Below are entries to reproduce exactly, apart from their pictures.

(Stored data entries)
----------------

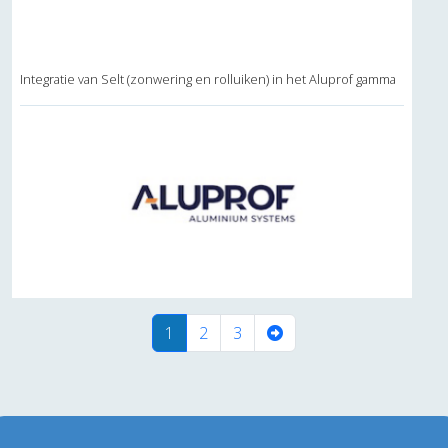
Integratie van Selt (zonwering en rolluiken) in het Aluprof gamma
(current)
1
2
3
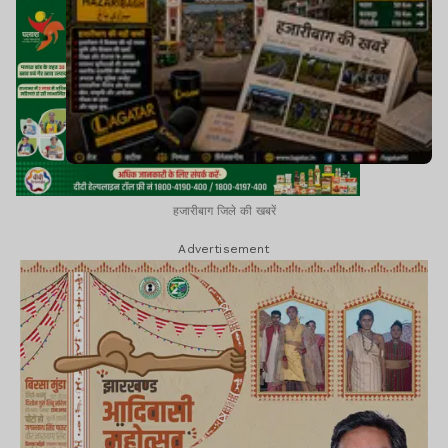
हजारीबाग जिले की खबरें
Advertisement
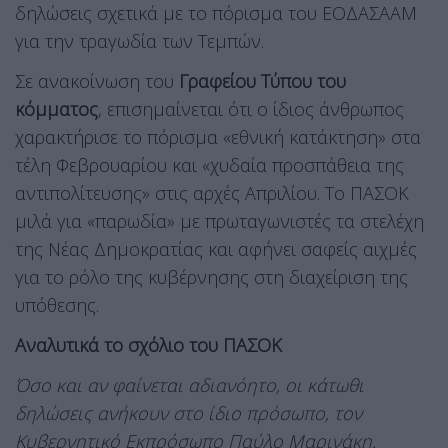
δηλώσεις σχετικά με το πόρισμα του ΕΟΔΑΣΑΑΜ
για την τραγωδία των Τεμπών.
Σε ανακοίνωση του
Γραφείου Τύπου του
κόμματος
, επισημαίνεται ότι ο ίδιος άνθρωπος
χαρακτήρισε το πόρισμα «εθνική κατάκτηση» στα
τέλη Φεβρουαρίου και «χυδαία προσπάθεια της
αντιπολίτευσης» στις αρχές Απριλίου. Το ΠΑΣΟΚ
μιλά για «παρωδία» με πρωταγωνιστές τα στελέχη
της Νέας Δημοκρατίας και αφήνει σαφείς αιχμές
για το ρόλο της κυβέρνησης στη διαχείριση της
υπόθεσης.
Αναλυτικά το σχόλιο του ΠΑΣΟΚ
Όσο και αν φαίνεται αδιανόητο, οι κάτωθι
δηλώσεις ανήκουν στο ίδιο πρόσωπο, τον
Κυβερνητικό Εκπρόσωπο Παύλο Μαρινάκη.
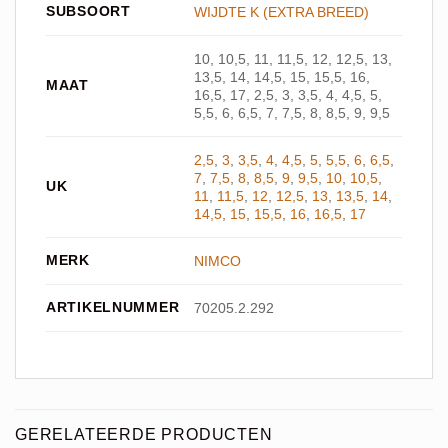
SUBSOORT
WIJDTE K (EXTRA BREED)
10, 10,5, 11, 11,5, 12, 12,5, 13,
13,5, 14, 14,5, 15, 15,5, 16,
MAAT
16,5, 17, 2,5, 3, 3,5, 4, 4,5, 5,
5,5, 6, 6,5, 7, 7,5, 8, 8,5, 9, 9,5
2,5
,
3
,
3,5
,
4
,
4,5
,
5
,
5,5
,
6
,
6,5
,
7
,
7,5
,
8
,
8,5
,
9
,
9,5
,
10
,
10,5
,
UK
11
,
11,5
,
12
,
12,5
,
13
,
13,5
,
14
,
14,5
,
15
,
15,5
,
16
,
16,5
,
17
MERK
NIMCO
ARTIKELNUMMER
70205.2.292
GERELATEERDE PRODUCTEN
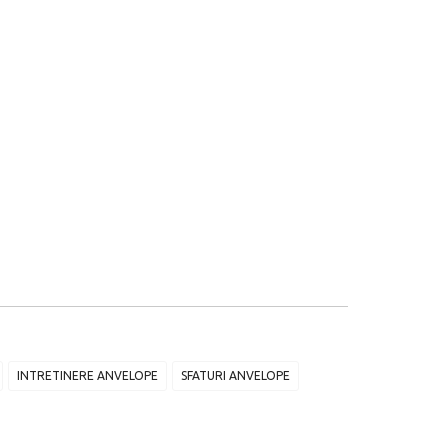
INTRETINERE ANVELOPE
SFATURI ANVELOPE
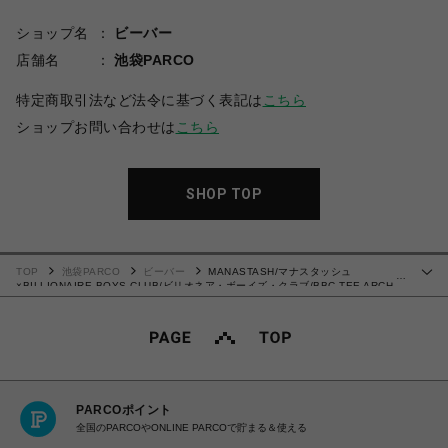
ショップ名
ビーバー
店舗名
池袋PARCO
特定商取引法など法令に基づく表記は
こちら
ショップお問い合わせは
こちら
SHOP TOP
TOP
池袋PARCO
ビーバー
MANASTASH/マナスタッシュ
…
×BILLIONAIRE BOYS CLUB/ビリオネア・ボーイズ・クラブ/BBC TEE ARCH
LOGO/アーチロゴTEE
PARCOポイント
全国のPARCOやONLINE PARCOで貯まる＆使える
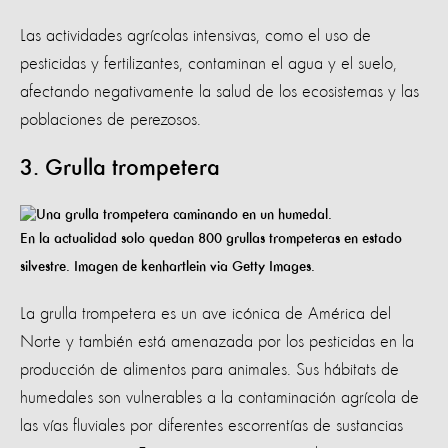
Las actividades agrícolas intensivas, como el uso de
pesticidas y fertilizantes, contaminan el agua y el suelo,
afectando negativamente la salud de los ecosistemas y las
poblaciones de perezosos.
3. Grulla trompetera
En la actualidad solo quedan 800 grullas trompeteras en estado
silvestre. Imagen de kenhartlein via Getty Images.
La grulla trompetera es un ave icónica de América del
Norte y también está amenazada por los pesticidas en la
producción de alimentos para animales. Sus hábitats de
humedales son vulnerables a la contaminación agrícola de
las vías fluviales por diferentes escorrentías de sustancias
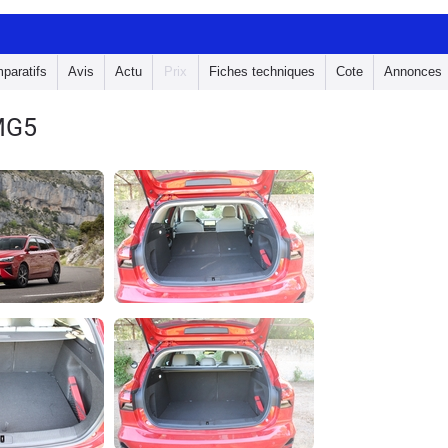
paratifs
Avis
Actu
Prix
Fiches techniques
Cote
Annonces
MG5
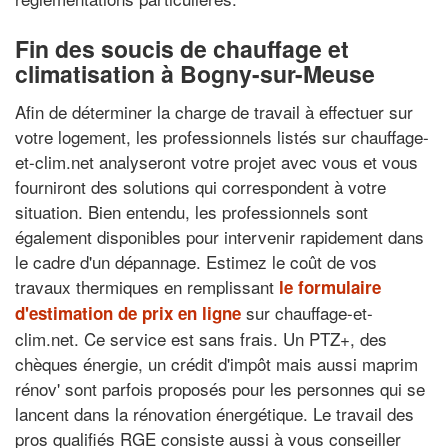
Fin des soucis de chauffage et
climatisation à Bogny-sur-Meuse
Afin de déterminer la charge de travail à effectuer sur
votre logement, les professionnels listés sur chauffage-
et-clim.net analyseront votre projet avec vous et vous
fourniront des solutions qui correspondent à votre
situation. Bien entendu, les professionnels sont
également disponibles pour intervenir rapidement dans
le cadre d'un dépannage. Estimez le coût de vos
travaux thermiques en remplissant
le formulaire
sur chauffage-et-
d'estimation de prix en ligne
clim.net. Ce service est sans frais. Un PTZ+, des
chèques énergie, un crédit d'impôt mais aussi maprim
rénov' sont parfois proposés pour les personnes qui se
lancent dans la rénovation énergétique. Le travail des
pros qualifiés RGE consiste aussi à vous conseiller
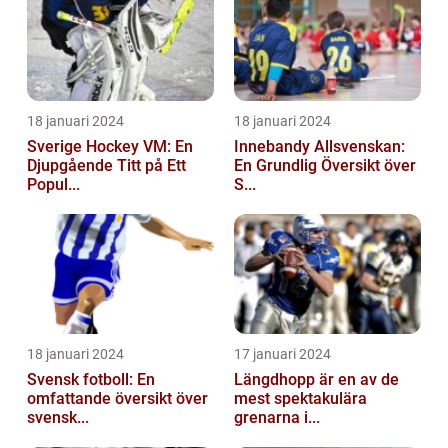
18 januari 2024
18 januari 2024
Sverige Hockey VM: En
Innebandy Allsvenskan:
Djupgående Titt på Ett
En Grundlig Översikt över
Popul...
S...
18 januari 2024
17 januari 2024
Svensk fotboll: En
Längdhopp är en av de
omfattande översikt över
mest spektakulära
svensk...
grenarna i...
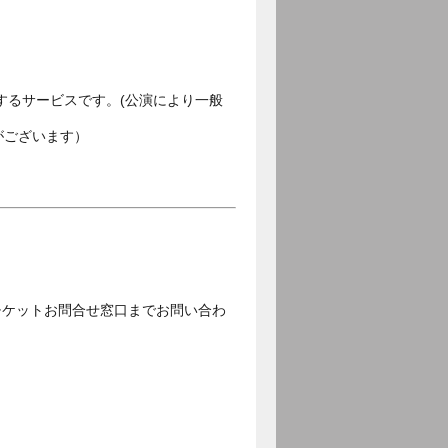
するサービスです。(公演により一般
がございます）
チケットお問合せ窓口までお問い合わ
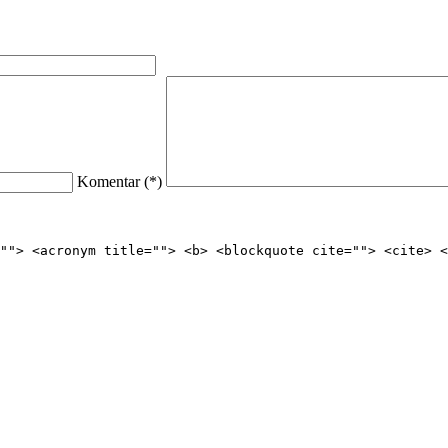
Komentar (
*
)
""> <acronym title=""> <b> <blockquote cite=""> <cite> <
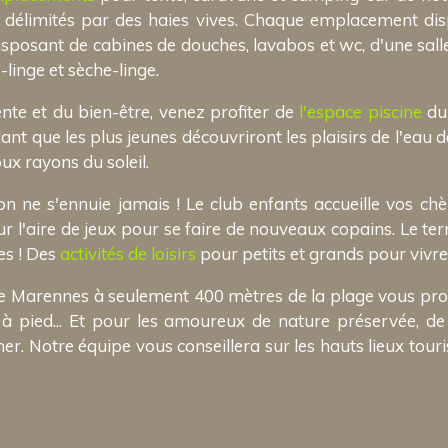
t délimités par des haies vives. Chaque emplacement d
disposant de cabines de douches, lavabos et wc, d'une sall
-linge et sèche-linge.
nte et du bien-être, venez profiter de
l'espace piscine
du 
ant que les plus jeunes découvriront les plaisirs de l'eau 
ux rayons du soleil.
 ne s'ennuie jamais ! Le club enfants accueille vos chè
ur l'aire de jeux pour se faire de nouveaux copains. Le ter
es ! Des
activités de loisirs
pour petits et grands pour vivr
 de Marennes à seulement 400 mètres de la plage vous prome
 à pied... Et pour les amoureux de nature préservée, d
r. Notre équipe vous conseillera sur les hauts lieux touri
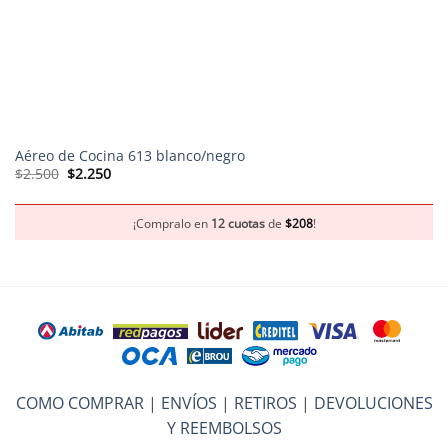
Aéreo de Cocina 613 blanco/negro
El
El
$
2.500
$
2.250
precio
precio
original
actual
era:
es:
$2.500.
$2.250.
¡Compralo en
12 cuotas
de
$
208
!
COMO COMPRAR
|
ENVÍOS
|
RETIROS
|
DEVOLUCIONES
Y REEMBOLSOS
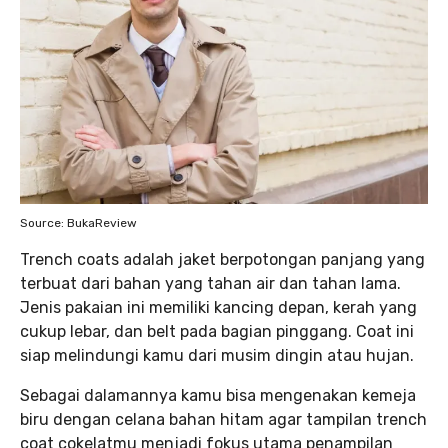
Source: BukaReview
Trench coats adalah jaket berpotongan panjang yang
terbuat dari bahan yang tahan air dan tahan lama.
Jenis pakaian ini memiliki kancing depan, kerah yang
cukup lebar, dan belt pada bagian pinggang. Coat ini
siap melindungi kamu dari musim dingin atau hujan.
Sebagai dalamannya kamu bisa mengenakan kemeja
biru dengan celana bahan hitam agar tampilan trench
coat cokelatmu menjadi fokus utama penampilan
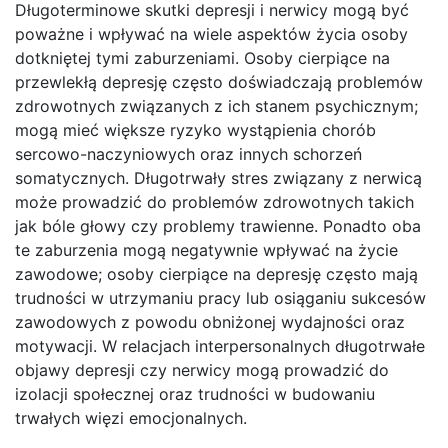
Długoterminowe skutki depresji i nerwicy mogą być
poważne i wpływać na wiele aspektów życia osoby
dotkniętej tymi zaburzeniami. Osoby cierpiące na
przewlekłą depresję często doświadczają problemów
zdrowotnych związanych z ich stanem psychicznym;
mogą mieć większe ryzyko wystąpienia chorób
sercowo-naczyniowych oraz innych schorzeń
somatycznych. Długotrwały stres związany z nerwicą
może prowadzić do problemów zdrowotnych takich
jak bóle głowy czy problemy trawienne. Ponadto oba
te zaburzenia mogą negatywnie wpływać na życie
zawodowe; osoby cierpiące na depresję często mają
trudności w utrzymaniu pracy lub osiąganiu sukcesów
zawodowych z powodu obniżonej wydajności oraz
motywacji. W relacjach interpersonalnych długotrwałe
objawy depresji czy nerwicy mogą prowadzić do
izolacji społecznej oraz trudności w budowaniu
trwałych więzi emocjonalnych.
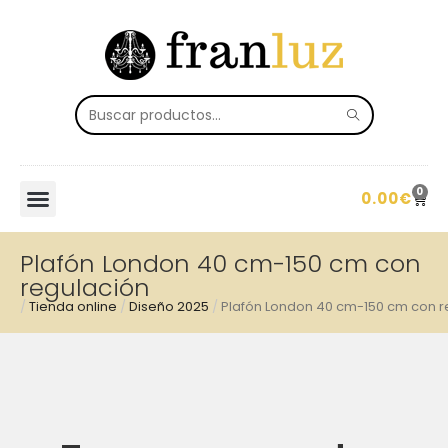
0
0.00
€
Plafón London 40 cm-150 cm con
regulación
/
Tienda online
/
Diseño 2025
/
Plafón London 40 cm-150 cm con r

----------------

Reply:
Integratie van Selt (zonwering en rolluiken) in het Aluprof gamma
(current)
1
2
3
हजारीबाग जिले की खबरें
Advertisement
δηλώσεις σχετικά με το πόρισμα του ΕΟΔΑΣΑΑΜ
για την τραγωδία των Τεμπών.
Σε ανακοίνωση του
Γραφείου Τύπου του
κόμματος
, επισημαίνεται ότι ο ίδιος άνθρωπος
χαρακτήρισε το πόρισμα «εθνική κατάκτηση» στα
τέλη Φεβρουαρίου και «χυδαία προσπάθεια της
αντιπολίτευσης» στις αρχές Απριλίου. Το ΠΑΣΟΚ
μιλά για «παρωδία» με πρωταγωνιστές τα στελέχη
της Νέας Δημοκρατίας και αφήνει σαφείς αιχμές
για το ρόλο της κυβέρνησης στη διαχείριση της
υπόθεσης.
Αναλυτικά το σχόλιο του ΠΑΣΟΚ
Όσο και αν φαίνεται αδιανόητο, οι κάτωθι
δηλώσεις ανήκουν στο ίδιο πρόσωπο, τον
Κυβερνητικό Εκπρόσωπο Παύλο Μαρινάκη.
SUBSOORT
WIJDTE K (EXTRA BREED)
10, 10,5, 11, 11,5, 12, 12,5, 13,
13,5, 14, 14,5, 15, 15,5, 16,
MAAT
16,5, 17, 2,5, 3, 3,5, 4, 4,5, 5,
5,5, 6, 6,5, 7, 7,5, 8, 8,5, 9, 9,5
2,5
,
3
,
3,5
,
4
,
4,5
,
5
,
5,5
,
6
,
6,5
,
7
,
7,5
,
8
,
8,5
,
9
,
9,5
,
10
,
10,5
,
UK
11
,
11,5
,
12
,
12,5
,
13
,
13,5
,
14
,
14,5
,
15
,
15,5
,
16
,
16,5
,
17
MERK
NIMCO
ARTIKELNUMMER
70205.2.292
GERELATEERDE PRODUCTEN
INTRETINERE ANVELOPE
SFATURI ANVELOPE
ショップ名
ビーバー
店舗名
池袋PARCO
特定商取引法など法令に基づく表記は
こちら
ショップお問い合わせは
こちら
SHOP TOP
TOP
池袋PARCO
ビーバー
MANASTASH/マナスタッシュ
…
×BILLIONAIRE BOYS CLUB/ビリオネア・ボーイズ・クラブ/BBC TEE ARCH
LOGO/アーチロゴTEE
PARCOポイント
全国のPARCOやONLINE PARCOで貯まる＆使える
Las actividades agrícolas intensivas, como el uso de
pesticidas y fertilizantes, contaminan el agua y el suelo,
afectando negativamente la salud de los ecosistemas y las
poblaciones de perezosos.
3. Grulla trompetera
En la actualidad solo quedan 800 grullas trompeteras en estado
silvestre. Imagen de kenhartlein via Getty Images.
La grulla trompetera es un ave icónica de América del
Norte y también está amenazada por los pesticidas en la
producción de alimentos para animales. Sus hábitats de
humedales son vulnerables a la contaminación agrícola de
las vías fluviales por diferentes escorrentías de sustancias
paratifs
Avis
Actu
Prix
Fiches techniques
Cote
Annonces
MG5
Fin des soucis de chauffage et
climatisation à Bogny-sur-Meuse
Afin de déterminer la charge de travail à effectuer sur
votre logement, les professionnels listés sur chauffage-
et-clim.net analyseront votre projet avec vous et vous
fourniront des solutions qui correspondent à votre
situation. Bien entendu, les professionnels sont
également disponibles pour intervenir rapidement dans
le cadre d'un dépannage. Estimez le coût de vos
travaux thermiques en remplissant
le formulaire
sur chauffage-et-
d'estimation de prix en ligne
clim.net. Ce service est sans frais. Un PTZ+, des
chèques énergie, un crédit d'impôt mais aussi maprim
rénov' sont parfois proposés pour les personnes qui se
lancent dans la rénovation énergétique. Le travail des
pros qualifiés RGE consiste aussi à vous conseiller
18 januari 2024
18 januari 2024
Sverige Hockey VM: En
Innebandy Allsvenskan:
Djupgående Titt på Ett
En Grundlig Översikt över
Popul...
S...
18 januari 2024
17 januari 2024
Svensk fotboll: En
Längdhopp är en av de
omfattande översikt över
mest spektakulära
svensk...
grenarna i...
するサービスです。(公演により一般
がございます）
チケットお問合せ窓口までお問い合わ
Komentar (
*
)
""> <acronym title=""> <b> <blockquote cite=""> <cite> <
t délimités par des haies vives. Chaque emplacement d
disposant de cabines de douches, lavabos et wc, d'une sall
-linge et sèche-linge.
nte et du bien-être, venez profiter de
l'espace piscine
du 
ant que les plus jeunes découvriront les plaisirs de l'eau 
ux rayons du soleil.
 ne s'ennuie jamais ! Le club enfants accueille vos chè
ur l'aire de jeux pour se faire de nouveaux copains. Le ter
es ! Des
activités de loisirs
pour petits et grands pour vivr
 de Marennes à seulement 400 mètres de la plage vous prome
 à pied... Et pour les amoureux de nature préservée, d
r. Notre équipe vous conseillera sur les hauts lieux touri
Aéreo de Cocina 613 blanco/negro
El
El
$
2.500
$
2.250
precio
precio
original
actual
era:
es:
$2.500.
$2.250.
¡Compralo en
12 cuotas
de
$
208
!
COMO COMPRAR
|
ENVÍOS
|
RETIROS
|
DEVOLUCIONES
Y REEMBOLSOS
Source: BukaReview
Trench coats adalah jaket berpotongan panjang yang
terbuat dari bahan yang tahan air dan tahan lama.
Jenis pakaian ini memiliki kancing depan, kerah yang
cukup lebar, dan belt pada bagian pinggang. Coat ini
siap melindungi kamu dari musim dingin atau hujan.
Sebagai dalamannya kamu bisa mengenakan kemeja
biru dengan celana bahan hitam agar tampilan trench
coat cokelatmu menjadi fokus utama penampilan
Długoterminowe skutki depresji i nerwicy mogą być
poważne i wpływać na wiele aspektów życia osoby
dotkniętej tymi zaburzeniami. Osoby cierpiące na
przewlekłą depresję często doświadczają problemów
zdrowotnych związanych z ich stanem psychicznym;
mogą mieć większe ryzyko wystąpienia chorób
sercowo-naczyniowych oraz innych schorzeń
somatycznych. Długotrwały stres związany z nerwicą
może prowadzić do problemów zdrowotnych takich
jak bóle głowy czy problemy trawienne. Ponadto oba
te zaburzenia mogą negatywnie wpływać na życie
zawodowe; osoby cierpiące na depresję często mają
trudności w utrzymaniu pracy lub osiąganiu sukcesów
zawodowych z powodu obniżonej wydajności oraz
motywacji. W relacjach interpersonalnych długotrwałe
objawy depresji czy nerwicy mogą prowadzić do
izolacji społecznej oraz trudności w budowaniu
trwałych więzi emocjonalnych.
0
0.00
€
Plafón London 40 cm-150 cm con
regulación
/
Tienda online
/
Diseño 2025
/
Plafón London 40 cm-150 cm con r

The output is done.